Google’s PageRank Algorithm
The original Google search engine ranked web pages using an eigen decomposition concept. The web was modeled as a massive matrix, where each entry represented the probability of following a link from one page to another. The PageRank of every page was determined by finding the eigenvector corresponding to the eigenvalue 1 of this matrix.
That eigenvector, normalized so its entries sum to 1, gave each page a score reflecting its relative importance in the network. Pages linked to by many other important pages ended up with high eigenvector entries. The entire ranking system boiled down to finding a single dominant eigenvector of a very large, very sparse matrix.
Why the Decomposition Is Useful
Beyond specific applications like PCA and PageRank, the decomposition makes certain matrix operations dramatically simpler. Raising a matrix to a power, for instance, normally requires repeated multiplication. But if you have A = QΛQ⁻¹, then A raised to the kth power is just QΛᵏQ⁻¹. Since Λ is diagonal, raising it to a power means raising each diagonal entry individually, which is trivial.
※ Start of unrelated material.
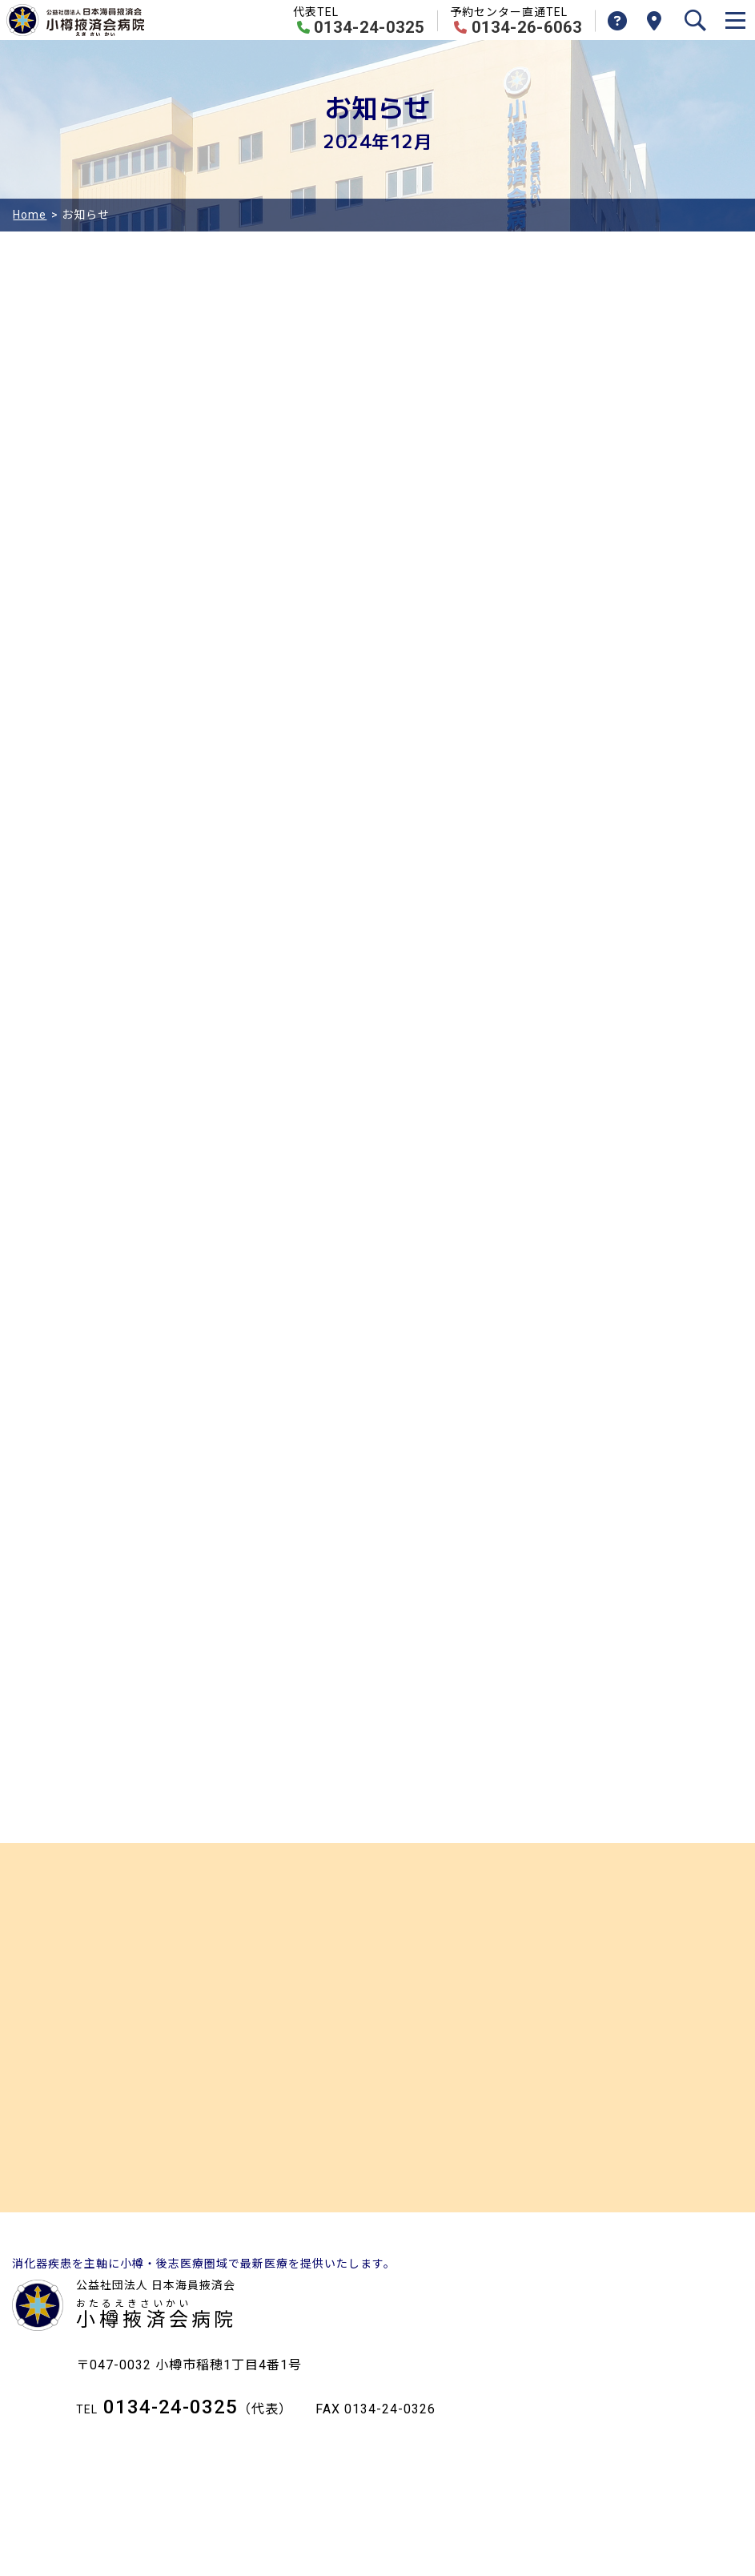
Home (29, 214)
This property is why eigen decomposition shows up in solving systems of differential equations, analyzing the long-term behavior of dynamical systems, and computing matrix exponentials in physics. It transforms problems involving complicated matrix algebra into problems involving simple scalar arithmetic along each eigenvector direction.
The main limitation is that the decomposition only works for square matrices, and only when those matrices have a full set of independent eigenvectors. For non-square matrices or cases where eigen decomposition fails, related factorizations like singular value decomposition (SVD) fill the gap.